INFORMATION SHOWN –
------------------------------------------------------------

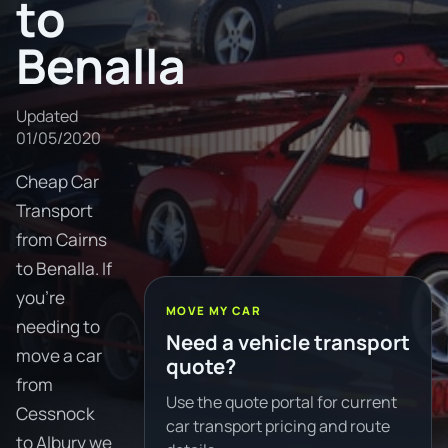
to
Benalla
Updated
01/05/2020
Cheap Car
Transport
from Cairns
to Benalla. If
you're
MOVE MY CAR
needing to
Need a vehicle transport
move a car
quote?
from
Use the quote portal for current
Cessnock
car transport pricing and route
to Albury we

------------------------------------------------------------

YOUR TASK – Check each line of the data above, and please copy the ones in which the string "quote" occurs.

ANSWER SPACE –
quote?
Use the quote portal for current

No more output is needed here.